= Exercise aim =
Within the records, determine how many lines contain the word "Best". Your reply must consist of that number only.

= Data excerpts =
- - -

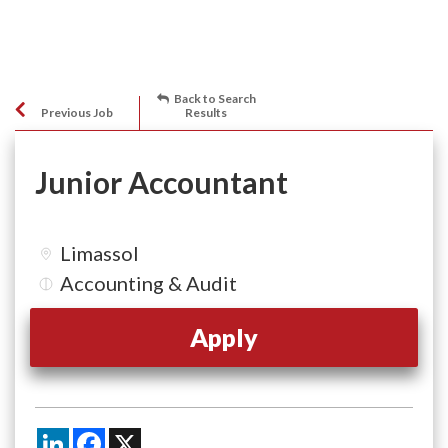
Back to Search
Previous Job
Results
Junior Accountant
Limassol
Accounting & Audit
Apply
LinkedIn
Facebook
X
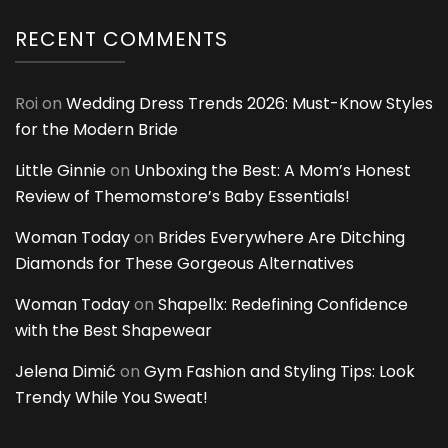
RECENT COMMENTS
Roi
on
Wedding Dress Trends 2026: Must-Know Styles
for the Modern Bride
Little Ginnie
on
Unboxing the Best: A Mom’s Honest
Review of Themomstore’s Baby Essentials!
Woman Today
on
Brides Everywhere Are Ditching
Diamonds for These Gorgeous Alternatives
Woman Today
on
Shapellx: Redefining Confidence
with the Best Shapewear
Jelena Dimić
on
Gym Fashion and Styling Tips: Look
Trendy While You Sweat!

- - -

= Result of this task =
2